*TASK DESCRIPTION*:
Write out the listing from the line with "Полученным составом рекомендуется" to the line with "mais fraca.", both lines included, exactly and nothing beyond. Leave pictures out.

*RAW DATA*:
============================================================
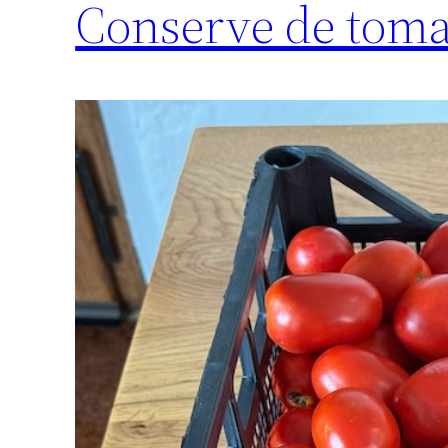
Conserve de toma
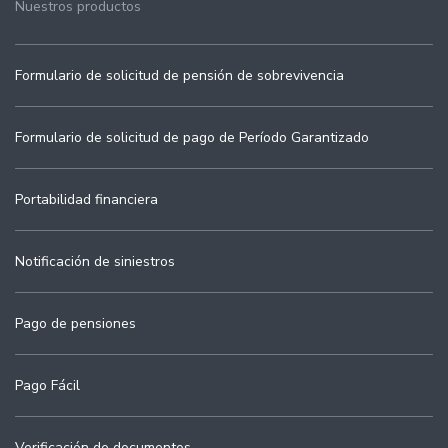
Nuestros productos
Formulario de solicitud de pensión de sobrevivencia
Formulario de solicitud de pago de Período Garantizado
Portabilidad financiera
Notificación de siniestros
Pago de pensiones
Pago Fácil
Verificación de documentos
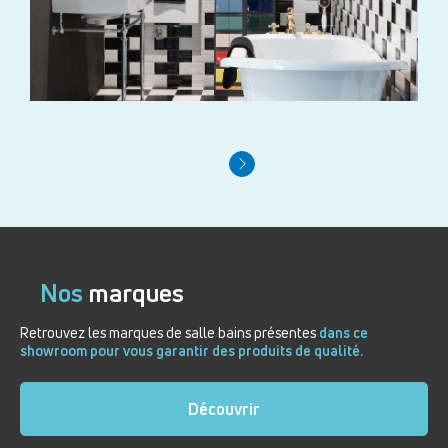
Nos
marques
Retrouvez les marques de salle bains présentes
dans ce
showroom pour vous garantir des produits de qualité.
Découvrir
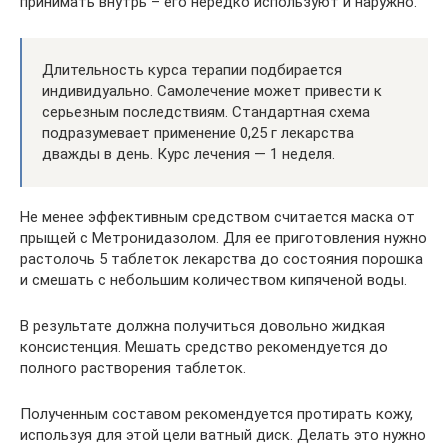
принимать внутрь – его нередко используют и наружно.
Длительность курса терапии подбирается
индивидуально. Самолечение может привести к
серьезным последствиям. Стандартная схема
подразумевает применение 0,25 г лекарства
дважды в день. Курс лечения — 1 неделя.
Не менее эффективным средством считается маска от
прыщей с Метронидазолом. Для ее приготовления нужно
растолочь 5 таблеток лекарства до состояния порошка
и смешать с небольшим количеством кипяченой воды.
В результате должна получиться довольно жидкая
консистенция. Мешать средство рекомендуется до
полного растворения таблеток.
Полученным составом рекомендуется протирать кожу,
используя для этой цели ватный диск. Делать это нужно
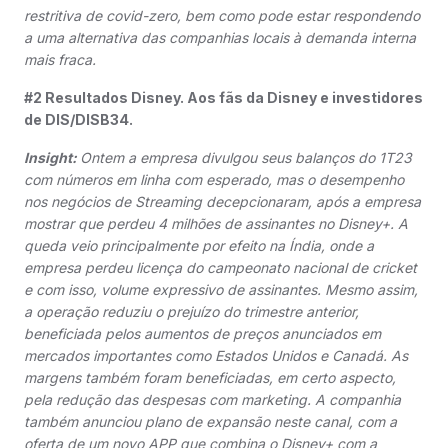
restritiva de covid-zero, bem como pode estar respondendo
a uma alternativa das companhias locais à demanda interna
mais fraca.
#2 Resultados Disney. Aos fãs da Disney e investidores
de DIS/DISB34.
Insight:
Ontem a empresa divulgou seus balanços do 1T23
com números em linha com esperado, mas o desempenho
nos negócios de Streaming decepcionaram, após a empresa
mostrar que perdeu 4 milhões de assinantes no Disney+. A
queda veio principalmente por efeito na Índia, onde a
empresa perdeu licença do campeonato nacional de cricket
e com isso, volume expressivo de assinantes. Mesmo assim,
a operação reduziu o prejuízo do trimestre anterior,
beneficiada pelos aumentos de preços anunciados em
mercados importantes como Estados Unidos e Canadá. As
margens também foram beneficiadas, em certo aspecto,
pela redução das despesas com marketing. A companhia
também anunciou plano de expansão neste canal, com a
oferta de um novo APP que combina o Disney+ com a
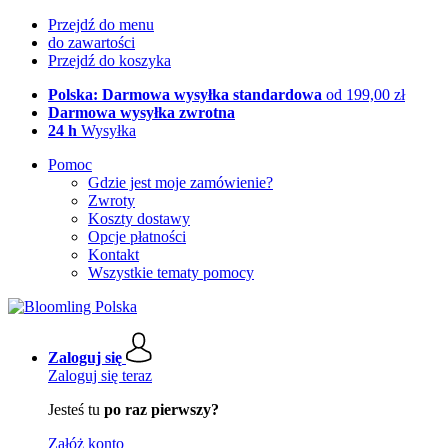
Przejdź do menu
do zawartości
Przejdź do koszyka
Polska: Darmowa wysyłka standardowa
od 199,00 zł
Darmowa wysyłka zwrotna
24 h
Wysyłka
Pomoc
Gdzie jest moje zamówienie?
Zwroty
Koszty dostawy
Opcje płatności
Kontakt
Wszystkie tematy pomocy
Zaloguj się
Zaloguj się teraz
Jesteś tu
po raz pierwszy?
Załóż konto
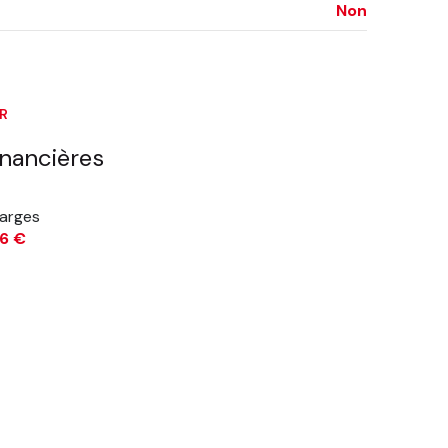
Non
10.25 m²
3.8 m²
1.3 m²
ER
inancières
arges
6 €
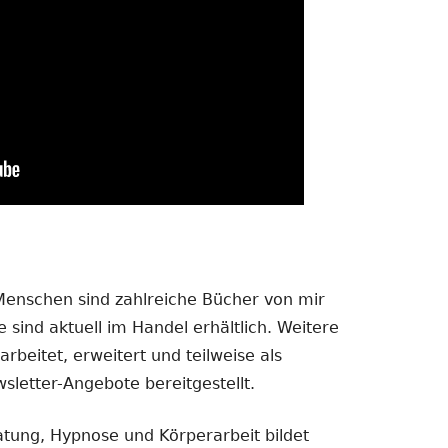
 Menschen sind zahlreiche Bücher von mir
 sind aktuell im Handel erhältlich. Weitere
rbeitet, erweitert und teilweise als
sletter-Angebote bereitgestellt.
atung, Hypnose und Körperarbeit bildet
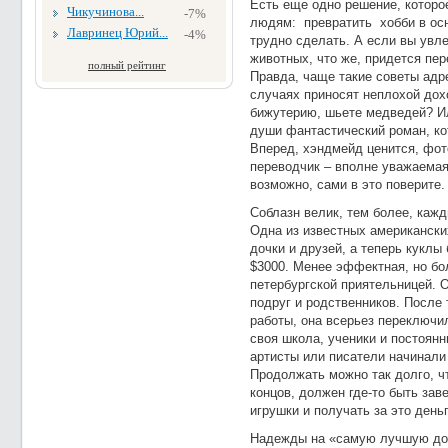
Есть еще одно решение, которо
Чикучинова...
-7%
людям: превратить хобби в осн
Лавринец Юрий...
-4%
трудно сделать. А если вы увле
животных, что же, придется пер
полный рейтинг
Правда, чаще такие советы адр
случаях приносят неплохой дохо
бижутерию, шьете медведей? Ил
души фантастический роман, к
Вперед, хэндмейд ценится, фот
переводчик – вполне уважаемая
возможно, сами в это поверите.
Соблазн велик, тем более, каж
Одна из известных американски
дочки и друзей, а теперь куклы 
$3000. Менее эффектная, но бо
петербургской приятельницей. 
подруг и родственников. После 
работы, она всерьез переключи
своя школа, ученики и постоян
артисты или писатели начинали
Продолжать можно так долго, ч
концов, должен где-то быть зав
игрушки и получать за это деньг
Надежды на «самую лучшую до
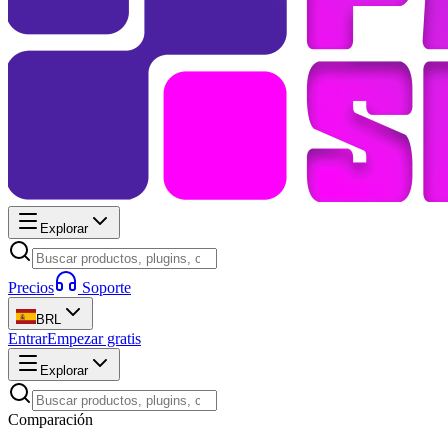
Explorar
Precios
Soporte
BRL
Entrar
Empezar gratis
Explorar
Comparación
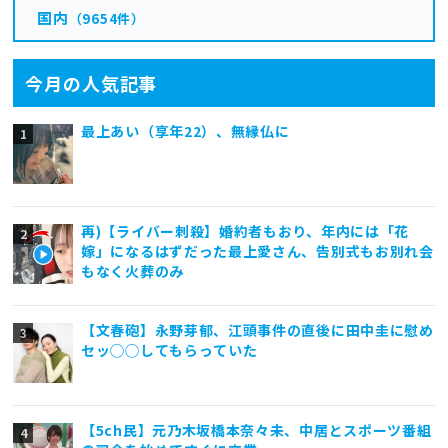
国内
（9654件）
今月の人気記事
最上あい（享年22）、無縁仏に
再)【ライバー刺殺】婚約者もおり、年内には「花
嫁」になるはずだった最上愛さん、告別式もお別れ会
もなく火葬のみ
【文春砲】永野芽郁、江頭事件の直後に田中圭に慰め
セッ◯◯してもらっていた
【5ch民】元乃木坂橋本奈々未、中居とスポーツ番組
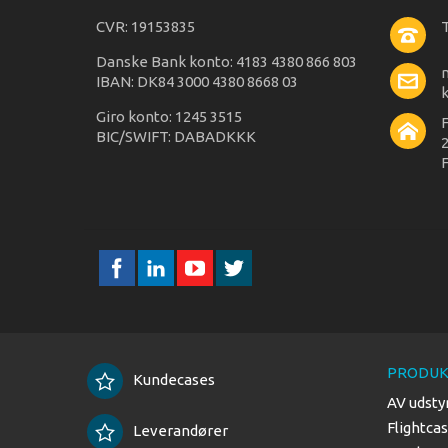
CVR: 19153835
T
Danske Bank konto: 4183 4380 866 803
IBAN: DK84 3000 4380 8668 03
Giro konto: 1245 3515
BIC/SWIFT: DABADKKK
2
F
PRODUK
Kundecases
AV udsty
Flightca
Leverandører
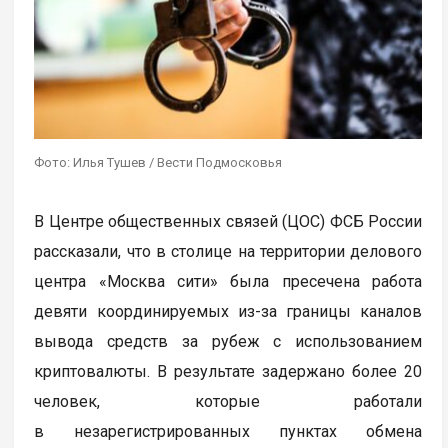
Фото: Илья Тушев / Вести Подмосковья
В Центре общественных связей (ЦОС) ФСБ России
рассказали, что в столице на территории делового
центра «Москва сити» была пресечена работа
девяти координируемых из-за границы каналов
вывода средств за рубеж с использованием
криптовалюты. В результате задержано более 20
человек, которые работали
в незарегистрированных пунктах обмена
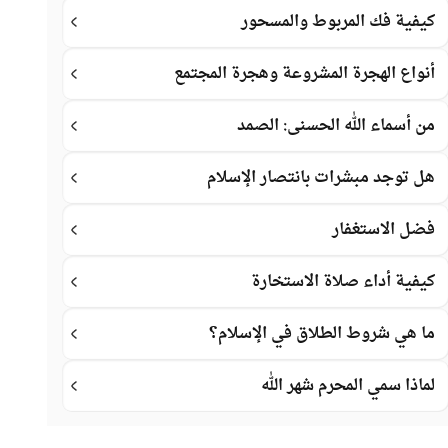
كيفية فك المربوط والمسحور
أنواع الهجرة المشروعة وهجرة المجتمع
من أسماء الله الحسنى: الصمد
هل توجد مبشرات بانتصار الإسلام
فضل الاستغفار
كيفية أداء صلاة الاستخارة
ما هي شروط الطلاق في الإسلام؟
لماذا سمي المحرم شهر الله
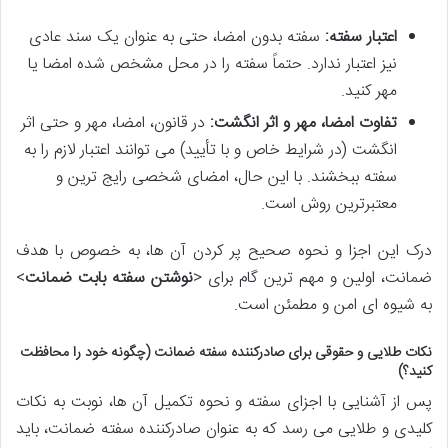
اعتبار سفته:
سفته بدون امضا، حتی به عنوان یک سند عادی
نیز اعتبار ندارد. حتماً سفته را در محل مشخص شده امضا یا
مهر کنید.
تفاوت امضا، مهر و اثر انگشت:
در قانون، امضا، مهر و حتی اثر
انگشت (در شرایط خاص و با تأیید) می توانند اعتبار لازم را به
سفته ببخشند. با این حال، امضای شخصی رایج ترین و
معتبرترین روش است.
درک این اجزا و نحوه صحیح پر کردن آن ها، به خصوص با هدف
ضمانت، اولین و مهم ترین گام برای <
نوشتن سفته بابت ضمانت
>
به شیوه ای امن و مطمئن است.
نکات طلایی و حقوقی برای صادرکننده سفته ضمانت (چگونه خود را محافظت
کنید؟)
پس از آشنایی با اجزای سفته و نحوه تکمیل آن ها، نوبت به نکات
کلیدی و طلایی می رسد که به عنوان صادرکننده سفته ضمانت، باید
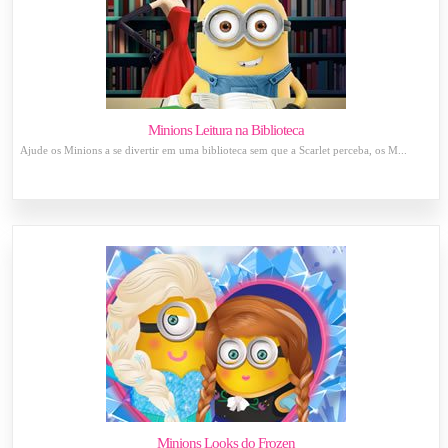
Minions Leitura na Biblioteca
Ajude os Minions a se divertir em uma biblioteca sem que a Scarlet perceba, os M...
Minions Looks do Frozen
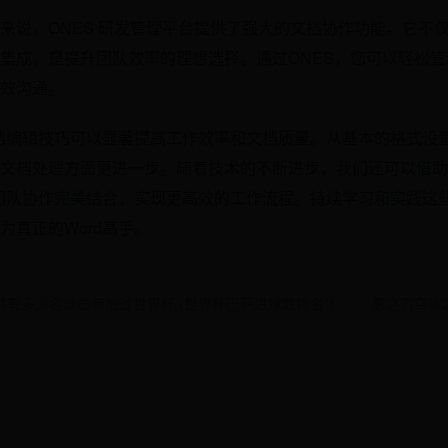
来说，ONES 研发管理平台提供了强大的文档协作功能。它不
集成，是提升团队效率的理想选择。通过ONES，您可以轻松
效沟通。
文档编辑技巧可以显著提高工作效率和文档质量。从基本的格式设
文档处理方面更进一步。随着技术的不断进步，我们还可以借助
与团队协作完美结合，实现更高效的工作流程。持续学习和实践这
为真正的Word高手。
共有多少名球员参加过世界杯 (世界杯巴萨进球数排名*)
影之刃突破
============================================================
*OUTPUT OF THE EXERCISE*:
Полученным составом рекомендуется протирать кожу,
используя для этой цели ватный диск. Делать это нужно
restritiva de covid-zero, bem como pode estar respondendo
a uma alternativa das companhias locais à demanda interna
mais fraca.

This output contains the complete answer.